_Task prompt_
Repeat each record exactly. Any picture gets left out.
*** Exercise data ***
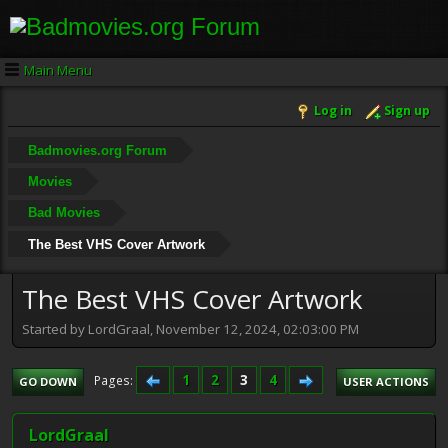
Main Menu
Log in
Sign up
Badmovies.org Forum
Movies
Bad Movies
The Best VHS Cover Artwork
The Best VHS Cover Artwork
Started by LordGraal, November 12, 2024, 02:03:00 PM
1
2
3
4
Pages
GO DOWN
USER ACTIONS
LordGraal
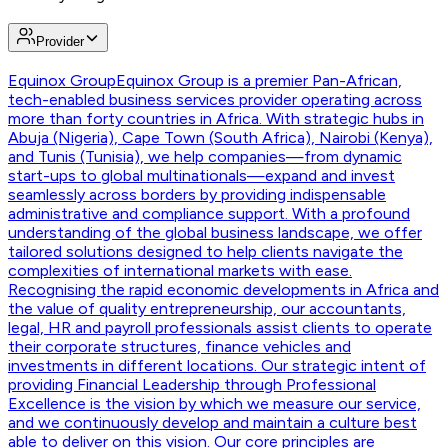
Provider
Equinox Group
Equinox Group is a premier Pan-African,
tech-enabled business services provider operating across
more than forty countries in Africa. With strategic hubs in
Abuja (Nigeria), Cape Town (South Africa), Nairobi (Kenya),
and Tunis (Tunisia), we help companies—from dynamic
start-ups to global multinationals—expand and invest
seamlessly across borders by providing indispensable
administrative and compliance support. With a profound
understanding of the global business landscape, we offer
tailored solutions designed to help clients navigate the
complexities of international markets with ease.
Recognising the rapid economic developments in Africa and
the value of quality entrepreneurship, our accountants,
legal, HR and payroll professionals assist clients to operate
their corporate structures, finance vehicles and
investments in different locations. Our strategic intent of
providing Financial Leadership through Professional
Excellence is the vision by which we measure our service,
and we continuously develop and maintain a culture best
able to deliver on this vision. Our core principles are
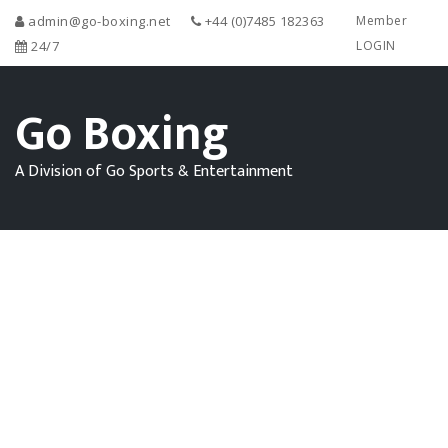
admin@go-boxing.net
+44 (0)7485 182363
Member
24/7
LOGIN
Go Boxing
A Division of Go Sports & Entertainment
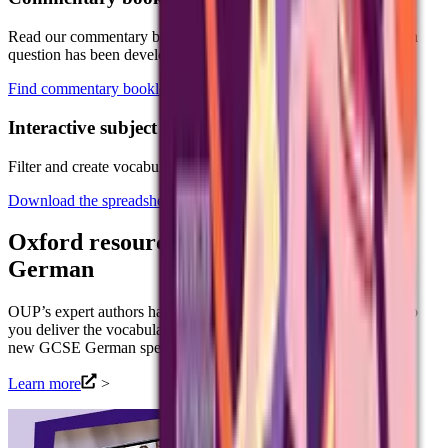
Read our commentary booklets to help you understand how each
question has been developed.
Find commentary booklet
Interactive subject specific vocabulary
Filter and create vocabulary lists specific to your teaching needs.
Download the spreadsheet
Oxford resources for our new GCSE
German
OUP’s expert authors have produced a range of resources to help
you deliver the vocabulary, grammar and language skills for our
new GCSE German specification (8662).
Learn more
>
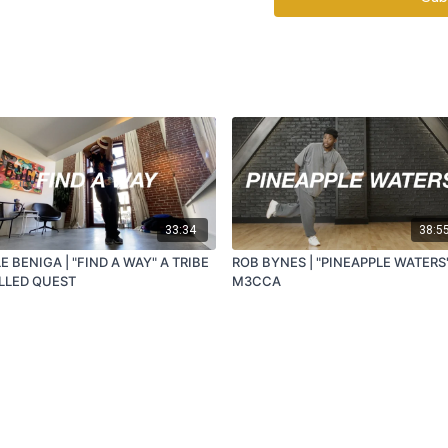
33:34
38:5
E BENIGA | "FIND A WAY" A TRIBE
ROB BYNES | "PINEAPPLE WATERS
LLED QUEST
M3CCA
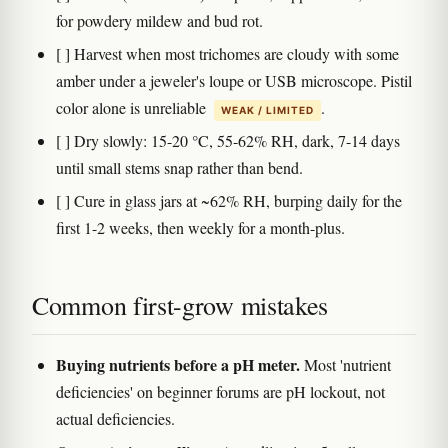
for powdery mildew and bud rot.
[ ] Harvest when most trichomes are cloudy with some
amber under a jeweler's loupe or USB microscope. Pistil
color alone is unreliable
.
WEAK / LIMITED
[ ] Dry slowly: 15-20 °C, 55-62% RH, dark, 7-14 days
until small stems snap rather than bend.
[ ] Cure in glass jars at ~62% RH, burping daily for the
first 1-2 weeks, then weekly for a month-plus.
Common first-grow mistakes
Buying nutrients before a pH meter.
Most 'nutrient
deficiencies' on beginner forums are pH lockout, not
actual deficiencies.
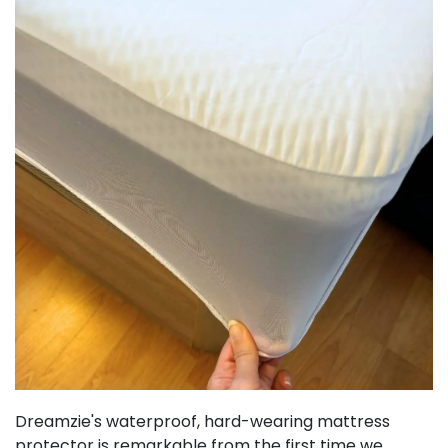
Dreamzie's waterproof, hard-wearing mattress
protector is remarkable from the first time we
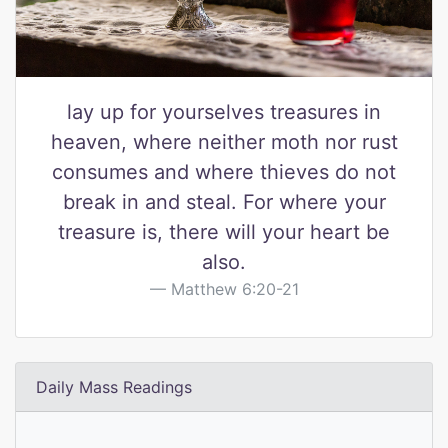
lay up for yourselves treasures in
heaven, where neither moth nor rust
consumes and where thieves do not
break in and steal. For where your
treasure is, there will your heart be
also.
Matthew 6:20-21
Daily Mass Readings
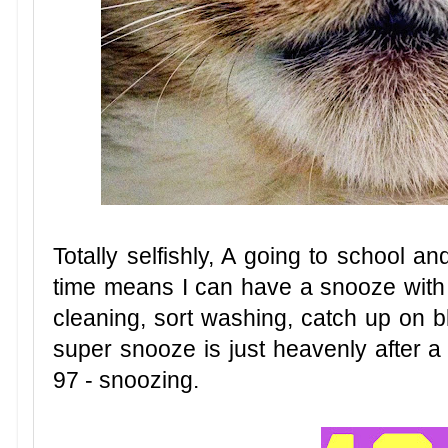
Totally selfishly, A going to school a
time means I can have a snooze with m
cleaning, sort washing, catch up on bl
super snooze is just heavenly after a
97 - snoozing.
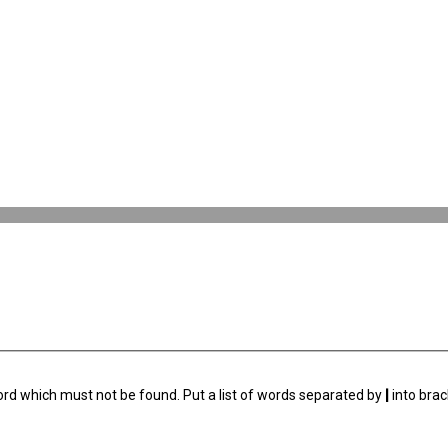
ord which must not be found. Put a list of words separated by
|
into brac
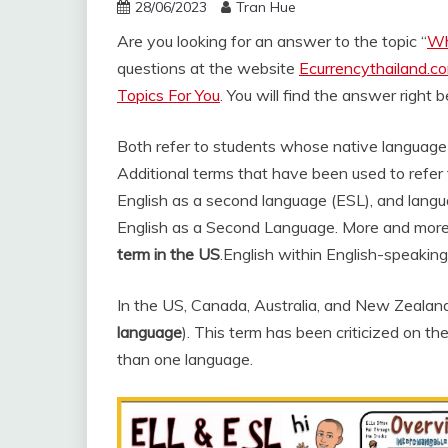
28/06/2023
Tran Hue
Are you looking for an answer to the topic “
Wh
questions at the website
Ecurrencythailand.c
Topics For You
. You will find the answer right 
Both refer to students whose native language i
Additional terms that have been used to refer
English as a second language (ESL), and langu
English as a Second Language. More and more
term in the US
.
English within English-speaking
In the US, Canada, Australia, and New Zealand t
language
). This term has been criticized on t
than one language.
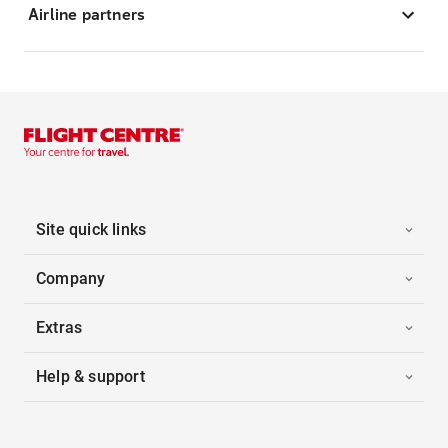
Airline partners
Site quick links
Company
Extras
Help & support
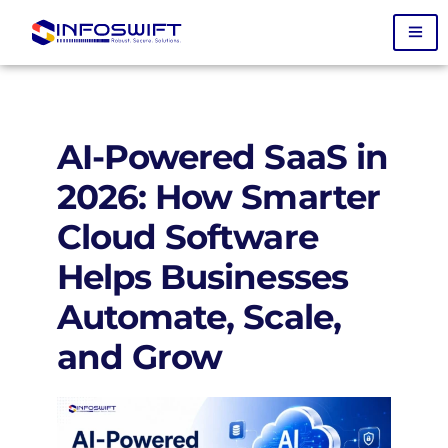
AI-Powered SaaS in
2026: How Smarter
Cloud Software
Helps Businesses
Automate, Scale,
and Grow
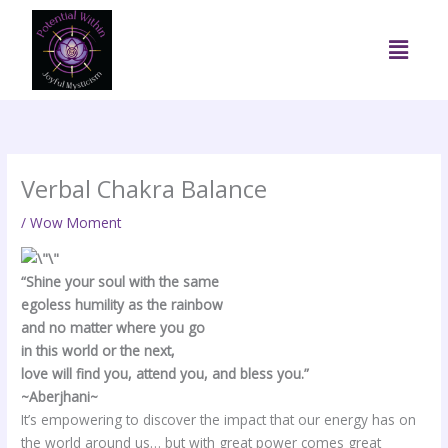
Skip
to
Menu
content
Verbal Chakra Balance
/
Wow Moment
“Shine your soul with the same
egoless humility as the rainbow
and no matter where you go
in this world or the next,
love will find you, attend you, and bless you.”
~Aberjhani~
It’s empowering to discover the impact that our energy has on
the world around us… but with great power comes great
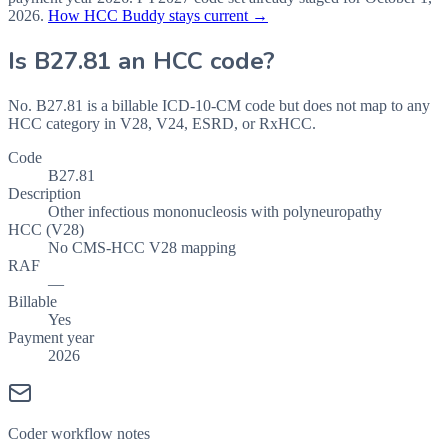
2026
.
How HCC Buddy stays current →
Is
B27.81
an HCC code?
No. B27.81 is a billable ICD-10-CM code but does not map to any
HCC category in V28, V24, ESRD, or RxHCC.
Code
B27.81
Description
Other infectious mononucleosis with polyneuropathy
HCC (V28)
No CMS-HCC V28 mapping
RAF
—
Billable
Yes
Payment year
2026
Coder workflow notes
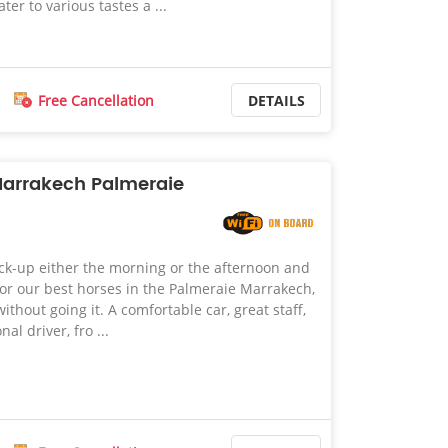
ter to various tastes a ...
Free Cancellation
DETAILS
Marrakech Palmeraie
ck-up either the morning or the afternoon and
 for our best horses in the Palmeraie Marrakech,
ithout going it. A comfortable car, great staff,
al driver, fro ...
*** End of Exercise data ***
_Solution to this problem_
Main Menu
Log in
Sign up
Badmovies.org Forum
Movies
Bad Movies
The Best VHS Cover Artwork
The Best VHS Cover Artwork
Started by LordGraal, November 12, 2024, 02:03:00 PM
1
2
3
4
Pages
GO DOWN
USER ACTIONS
LordGraal
Provider
Equinox Group
Equinox Group is a premier Pan-African,
tech-enabled business services provider operating across
more than forty countries in Africa. With strategic hubs in
Abuja (Nigeria), Cape Town (South Africa), Nairobi (Kenya),
and Tunis (Tunisia), we help companies—from dynamic
start-ups to global multinationals—expand and invest
seamlessly across borders by providing indispensable
administrative and compliance support. With a profound
understanding of the global business landscape, we offer
tailored solutions designed to help clients navigate the
complexities of international markets with ease.
Recognising the rapid economic developments in Africa and
the value of quality entrepreneurship, our accountants,
legal, HR and payroll professionals assist clients to operate
their corporate structures, finance vehicles and
investments in different locations. Our strategic intent of
providing Financial Leadership through Professional
Excellence is the vision by which we measure our service,
and we continuously develop and maintain a culture best
able to deliver on this vision. Our core principles are
admin@go-boxing.net
+44 (0)7485 182363
Member
24/7
LOGIN
Go Boxing
A Division of Go Sports & Entertainment
Read our commentary booklets to help you understand how each
question has been developed.
Find commentary booklet
Interactive subject specific vocabulary
Filter and create vocabulary lists specific to your teaching needs.
Download the spreadsheet
Oxford resources for our new GCSE
German
OUP’s expert authors have produced a range of resources to help
you deliver the vocabulary, grammar and language skills for our
new GCSE German specification (8662).
Learn more
>
33:34
38:5
E BENIGA | "FIND A WAY" A TRIBE
ROB BYNES | "PINEAPPLE WATERS
LLED QUEST
M3CCA
for powdery mildew and bud rot.
[ ] Harvest when most trichomes are cloudy with some
amber under a jeweler's loupe or USB microscope. Pistil
color alone is unreliable
.
WEAK / LIMITED
[ ] Dry slowly: 15-20 °C, 55-62% RH, dark, 7-14 days
until small stems snap rather than bend.
[ ] Cure in glass jars at ~62% RH, burping daily for the
first 1-2 weeks, then weekly for a month-plus.
Common first-grow mistakes
Buying nutrients before a pH meter.
Most 'nutrient
deficiencies' on beginner forums are pH lockout, not
actual deficiencies.
Dreamzie's waterproof, hard-wearing mattress
protector is remarkable from the first time we
lay up for yourselves treasures in
heaven, where neither moth nor rust
consumes and where thieves do not
break in and steal. For where your
treasure is, there will your heart be
also.
Matthew 6:20-21
Daily Mass Readings
Totally selfishly, A going to school a
time means I can have a snooze with m
cleaning, sort washing, catch up on bl
super snooze is just heavenly after a
97 - snoozing.
ord which must not be found. Put a list of words separated by
|
into brac
28/06/2023
Tran Hue
Are you looking for an answer to the topic “
Wh
questions at the website
Ecurrencythailand.c
Topics For You
. You will find the answer right 
Both refer to students whose native language i
Additional terms that have been used to refer
English as a second language (ESL), and langu
English as a Second Language. More and more
term in the US
.
English within English-speaking
In the US, Canada, Australia, and New Zealand t
language
). This term has been criticized on t
than one language.
Airline partners
Site quick links
Company
Extras
Help & support
AI-Powered SaaS in
2026: How Smarter
Cloud Software
Helps Businesses
Automate, Scale,
and Grow
Skip
to
Menu
content
Verbal Chakra Balance
/
Wow Moment
“Shine your soul with the same
egoless humility as the rainbow
and no matter where you go
in this world or the next,
love will find you, attend you, and bless you.”
~Aberjhani~
It’s empowering to discover the impact that our energy has on
the world around us… but with great power comes great
2026
.
How HCC Buddy stays current →
Is
B27.81
an HCC code?
No. B27.81 is a billable ICD-10-CM code but does not map to any
HCC category in V28, V24, ESRD, or RxHCC.
Code
B27.81
Description
Other infectious mononucleosis with polyneuropathy
HCC (V28)
No CMS-HCC V28 mapping
RAF
—
Billable
Yes
Payment year
2026
Coder workflow notes
ter to various tastes a ...
Free Cancellation
DETAILS
Marrakech Palmeraie
ck-up either the morning or the afternoon and
 for our best horses in the Palmeraie Marrakech,
ithout going it. A comfortable car, great staff,
al driver, fro ...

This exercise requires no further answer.